[Page-level text extractions]
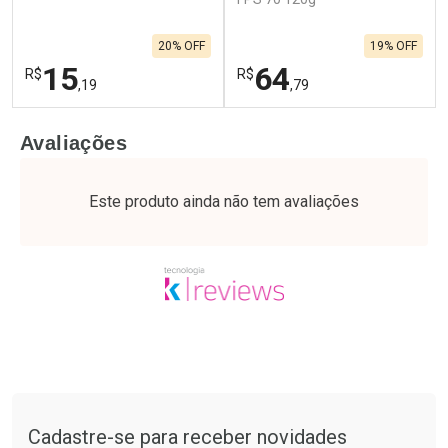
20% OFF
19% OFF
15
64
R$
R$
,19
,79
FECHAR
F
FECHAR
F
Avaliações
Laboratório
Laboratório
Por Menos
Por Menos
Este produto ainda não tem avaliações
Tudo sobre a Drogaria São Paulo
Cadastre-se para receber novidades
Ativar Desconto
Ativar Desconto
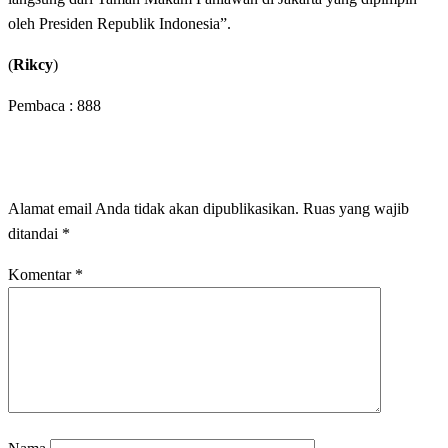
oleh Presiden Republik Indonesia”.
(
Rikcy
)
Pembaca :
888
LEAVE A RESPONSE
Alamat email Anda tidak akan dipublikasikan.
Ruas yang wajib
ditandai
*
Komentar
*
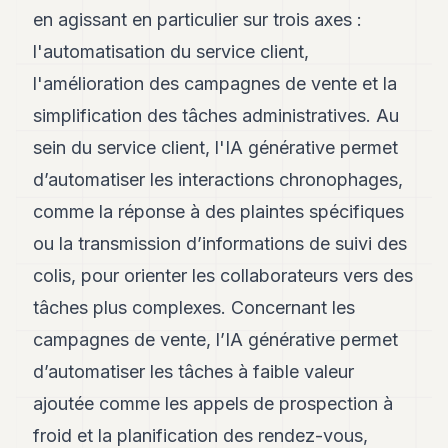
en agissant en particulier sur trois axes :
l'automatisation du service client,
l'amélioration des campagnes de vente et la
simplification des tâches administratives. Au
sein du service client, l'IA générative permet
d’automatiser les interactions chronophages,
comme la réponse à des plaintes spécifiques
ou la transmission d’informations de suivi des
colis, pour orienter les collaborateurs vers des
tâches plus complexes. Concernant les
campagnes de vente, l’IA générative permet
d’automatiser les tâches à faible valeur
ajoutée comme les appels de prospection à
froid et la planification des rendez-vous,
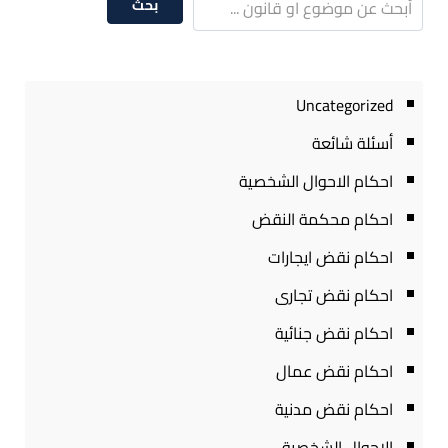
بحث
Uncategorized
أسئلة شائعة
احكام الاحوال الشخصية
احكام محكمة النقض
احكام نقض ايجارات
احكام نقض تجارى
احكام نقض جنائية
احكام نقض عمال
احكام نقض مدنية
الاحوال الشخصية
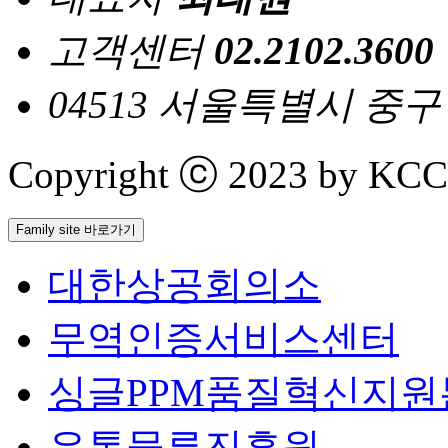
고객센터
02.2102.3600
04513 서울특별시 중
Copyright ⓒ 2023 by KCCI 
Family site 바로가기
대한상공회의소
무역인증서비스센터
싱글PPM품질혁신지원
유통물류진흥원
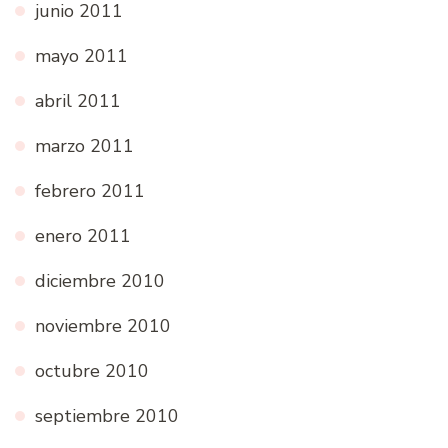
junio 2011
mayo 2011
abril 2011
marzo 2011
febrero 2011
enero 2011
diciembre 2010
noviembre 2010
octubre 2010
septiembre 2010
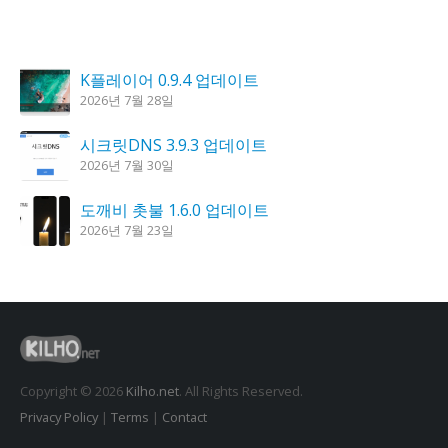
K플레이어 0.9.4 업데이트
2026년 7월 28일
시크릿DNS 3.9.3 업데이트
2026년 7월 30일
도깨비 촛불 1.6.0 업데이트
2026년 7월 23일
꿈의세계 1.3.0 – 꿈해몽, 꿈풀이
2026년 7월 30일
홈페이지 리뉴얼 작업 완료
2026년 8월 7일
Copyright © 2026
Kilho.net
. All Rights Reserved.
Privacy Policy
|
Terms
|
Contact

Exercise ▸ Please reproduce the closing stretch of the records, from the line with "Copyright © 2026" through the last line, exactly as it stands.

Response area ▸
Copyright © 2026
Kilho.net
. All Rights Reserved.
Privacy Policy
|
Terms
|
Contact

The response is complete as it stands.